**BRIEF:** Starting with the line that contains "biking, and also", write out each line through the end of the listing, unchanged. Output nothing else.

Start of Block

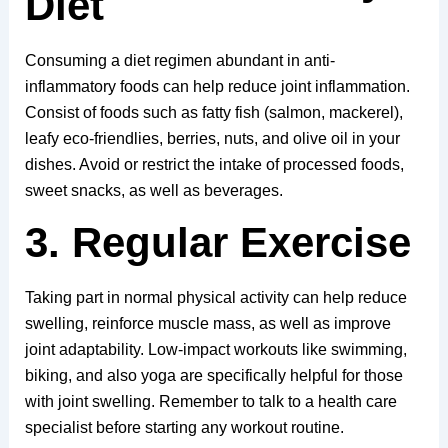
Diet
Consuming a diet regimen abundant in anti-
inflammatory foods can help reduce joint inflammation.
Consist of foods such as fatty fish (salmon, mackerel),
leafy eco-friendlies, berries, nuts, and olive oil in your
dishes. Avoid or restrict the intake of processed foods,
sweet snacks, as well as beverages.
3. Regular Exercise
Taking part in normal physical activity can help reduce
swelling, reinforce muscle mass, as well as improve
joint adaptability. Low-impact workouts like swimming,
biking, and also yoga are specifically helpful for those
with joint swelling. Remember to talk to a health care
specialist before starting any workout routine.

End of Block

**YOUR SOLUTION:**
biking, and also yoga are specifically helpful for those
with joint swelling. Remember to talk to a health care
specialist before starting any workout routine.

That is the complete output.